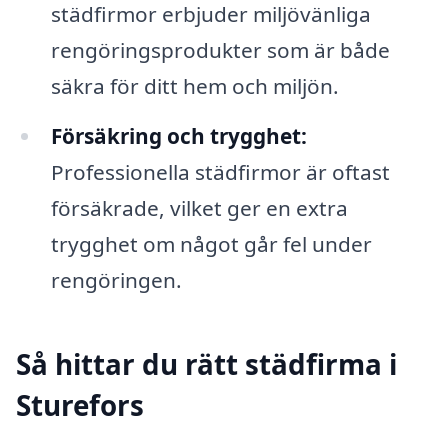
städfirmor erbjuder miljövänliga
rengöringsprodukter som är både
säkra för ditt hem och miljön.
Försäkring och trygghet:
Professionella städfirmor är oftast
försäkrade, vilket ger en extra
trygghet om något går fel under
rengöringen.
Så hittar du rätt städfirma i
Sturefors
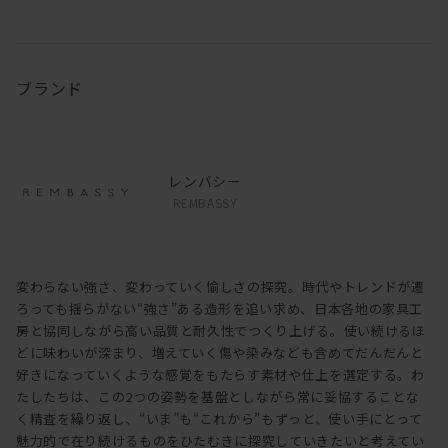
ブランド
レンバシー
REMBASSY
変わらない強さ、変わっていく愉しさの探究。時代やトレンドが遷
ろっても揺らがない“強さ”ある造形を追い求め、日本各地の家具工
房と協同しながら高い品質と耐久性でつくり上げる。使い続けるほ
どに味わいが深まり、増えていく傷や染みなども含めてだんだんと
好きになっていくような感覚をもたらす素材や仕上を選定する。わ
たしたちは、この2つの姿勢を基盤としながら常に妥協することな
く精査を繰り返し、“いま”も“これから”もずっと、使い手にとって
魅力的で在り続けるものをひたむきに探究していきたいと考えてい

· · · · · · ·

### Problem description
A verbatim copy of every record above is required, with all pictures omitted.

### Answer to the exercise
städfirmor erbjuder miljövänliga
rengöringsprodukter som är både
säkra för ditt hem och miljön.
Försäkring och trygghet:
Professionella städfirmor är oftast
försäkrade, vilket ger en extra
trygghet om något går fel under
rengöringen.
Så hittar du rätt städfirma i
Sturefors
ブランド
レンバシー
REMBASSY
変わらない強さ、変わっていく愉しさの探究。時代やトレンドが遷
ろっても揺らがない“強さ”ある造形を追い求め、日本各地の家具工
房と協同しながら高い品質と耐久性でつくり上げる。使い続けるほ
どに味わいが深まり、増えていく傷や染みなども含めてだんだんと
好きになっていくような感覚をもたらす素材や仕上を選定する。わ
たしたちは、この2つの姿勢を基盤としながら常に妥協することな
く精査を繰り返し、“いま”も“これから”もずっと、使い手にとって
魅力的で在り続けるものをひたむきに探究していきたいと考えてい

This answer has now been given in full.